As mentioned in another question: What I often miss is the fact, that most websites could increase their speed enormously by optimizing their frontend, not their backend. Have a look at this superb list about speeding up your frontend # yahoo.com:
Minimize HTTP Requests
Use a Content Delivery Network
Add an Expires or a Cache-Control Header
Gzip Components
Put Stylesheets at the Top
Put Scripts at the Bottom
Avoid CSS Expressions
Make JavaScript and CSS External
Reduce DNS Lookups
Minify JavaScript and CSS
Avoid Redirects
Remove Duplicate Scripts
Configure ETags
Make Ajax Cacheable
Flush the Buffer Early
Use GET for AJAX Requests
Post-load Components
Preload Components
Reduce the Number of DOM Elements
Split Components Across Domains
Minimize the Number of iframes
No 404s
Reduce Cookie Size
Use Cookie-free Domains for Components
Minimize DOM Access
Develop Smart Event Handlers
Choose < link> over #import
Avoid Filters
Optimize Images
Optimize CSS Sprites
Don't Scale Images in HTML
Make favicon.ico Small and Cacheable
Keep Components under 25K
Pack Components into a Multipart Document
5-15 milliseconds is totally acceptable as a page generation time.
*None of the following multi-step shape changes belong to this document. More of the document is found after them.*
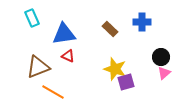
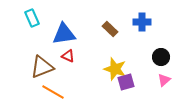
brown triangle: moved 4 px right
pink triangle: moved 7 px down
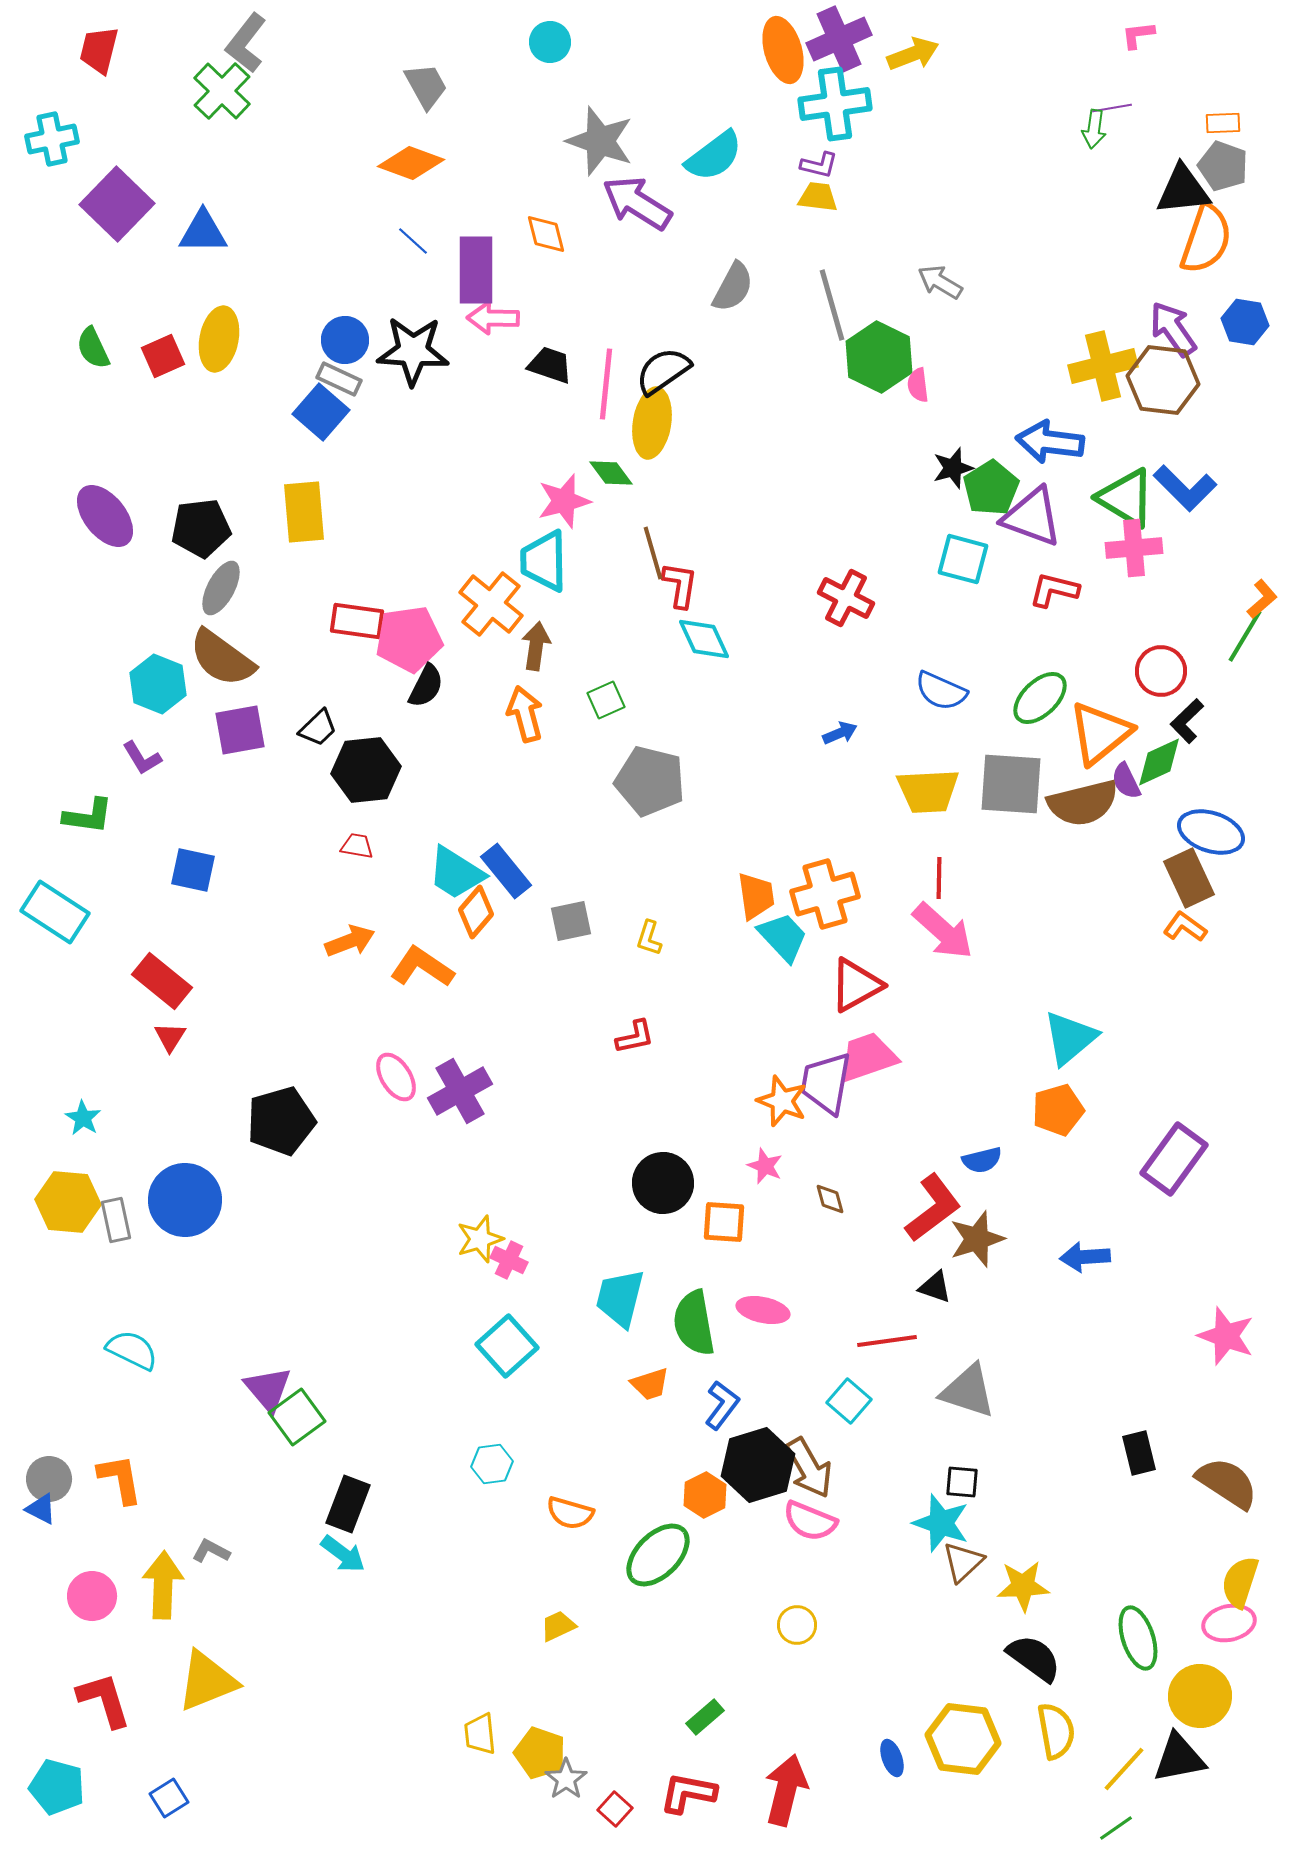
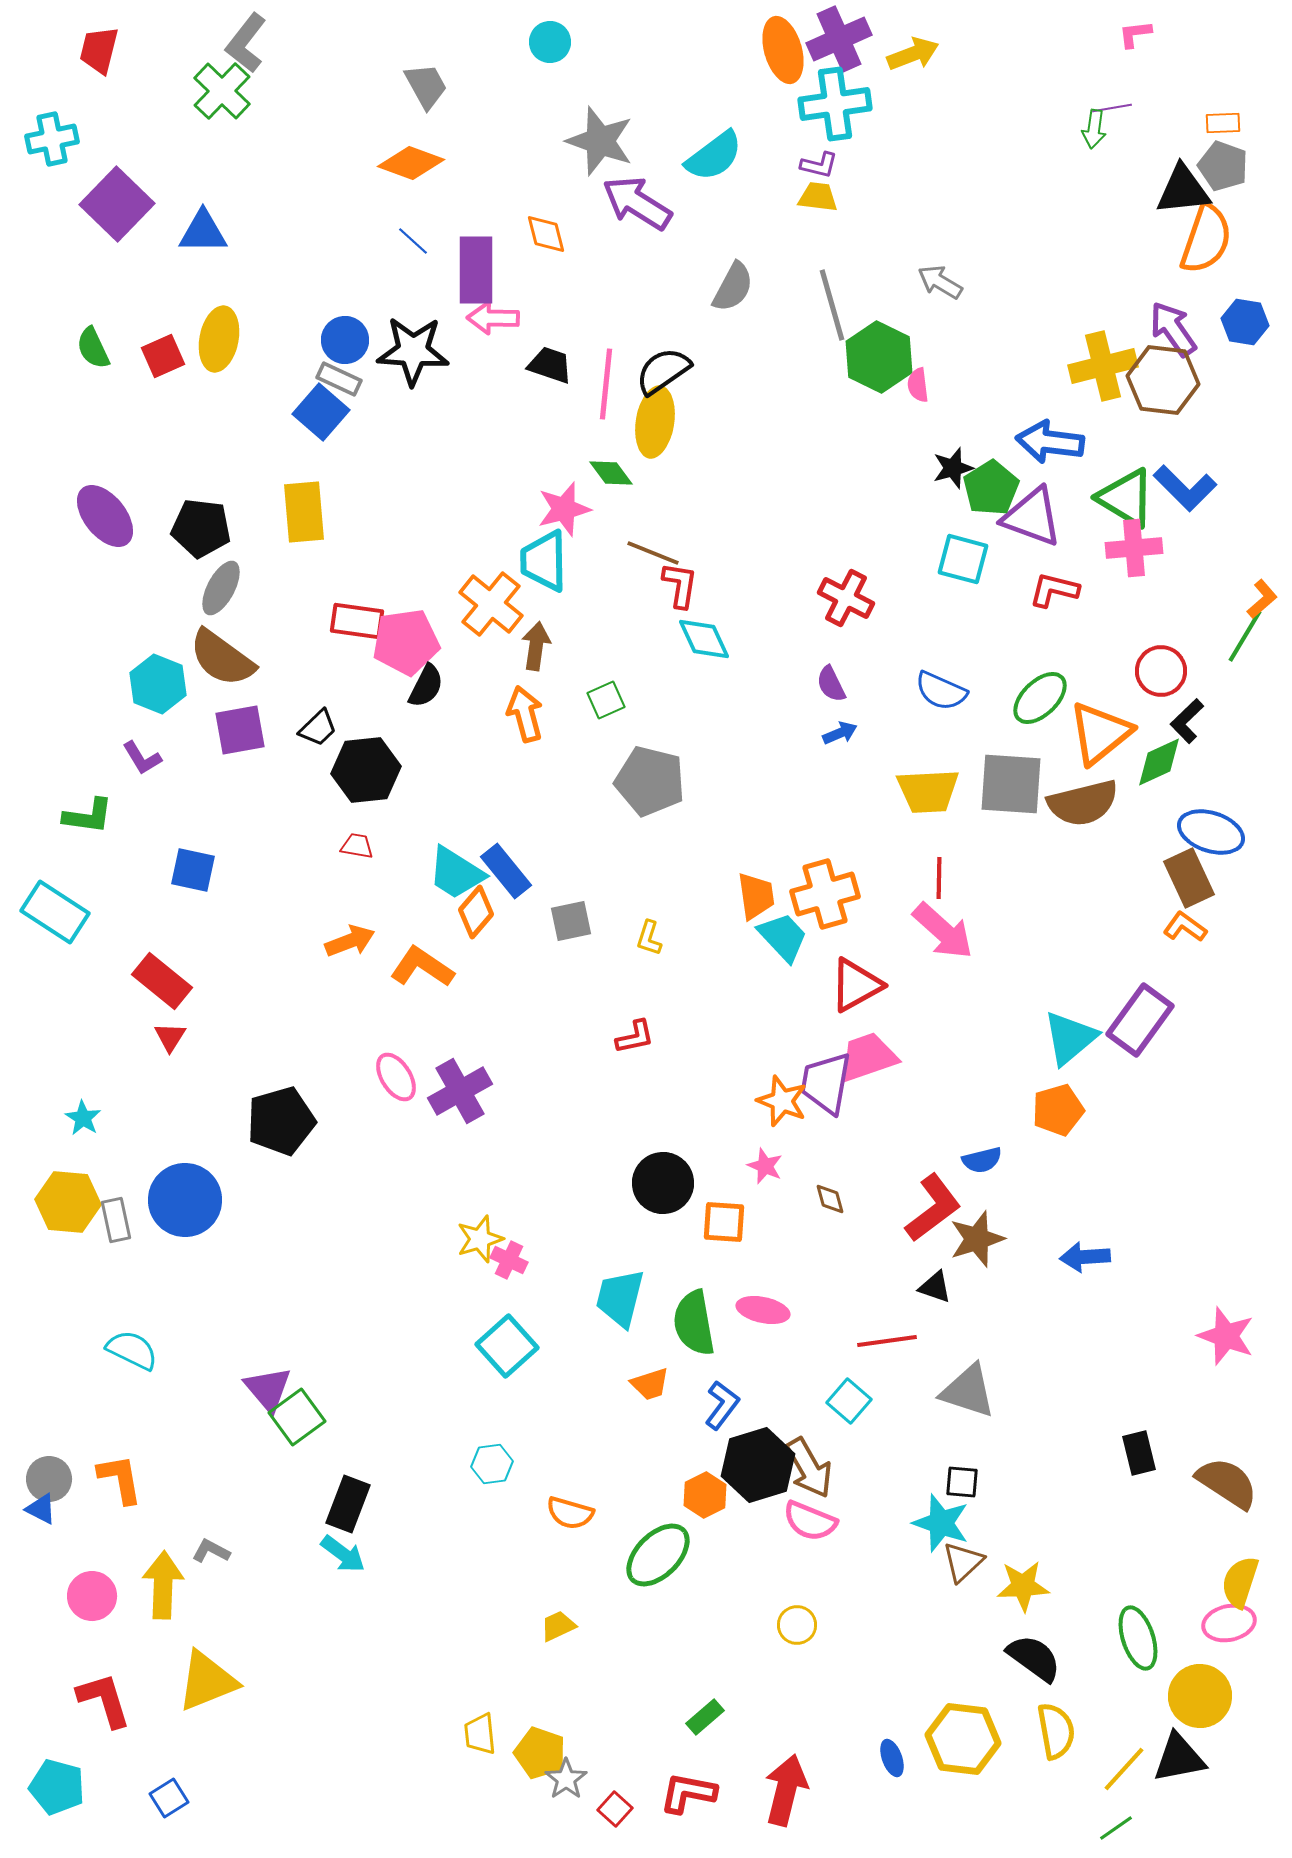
pink L-shape at (1138, 35): moved 3 px left, 1 px up
yellow ellipse at (652, 423): moved 3 px right, 1 px up
pink star at (564, 501): moved 8 px down
black pentagon at (201, 528): rotated 14 degrees clockwise
brown line at (653, 553): rotated 52 degrees counterclockwise
pink pentagon at (409, 639): moved 3 px left, 3 px down
purple semicircle at (1126, 781): moved 295 px left, 97 px up
purple rectangle at (1174, 1159): moved 34 px left, 139 px up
But what matters most is how well your system performs with many people accessing your content at the same time. So you need to test your system under a heavy load, and see how well it scales.
About tuning, setting up a clever cache policy is often more efficient than tuning MySQL, especially when your database and your http server are on different machines. There are very good Qs and As about cache on StackOverflow, if you need advices on that topic (I like that one, maybe because I wrote it :)
It depends on a few factors. The most important is how much traffic you're expecting the site to get.
If your site is going to be fairly low traffic (maybe 1,000,000 page views per day - an average of around 11 per second), it should be fine. You'll want to test this - use an HTTP benchmarking tool to run lots of requests in parallel, and see what kind of results you get.
Remember that the more parallel requests you're handling, the longer each request will take. The important numbers are how many parallel requests you can handle before the average time becomes unacceptable, and the rate at which you can handle requests.
Taking that 1,000,000 views per day example - you want to be able to handle far more than 11 requests per second. Likely at least 20, and at least 10 parallel requests.
You also want to test this with a representative dataset. There's no point benchmarking a CMS with one page, if you're expecting to have 100. Take your best estimate, double it, and test with a data set at least that large.
As long as you're not doing something stupid in your code, the single biggest improvement you can make is caching. If you make sure to set up appropriate caching headers, you can stick a reverse proxy (such as Squid) in front of your webserver. Squid will serve anything that's in it's cache directly, leaving your PHP application to handle only unique or updated page requests.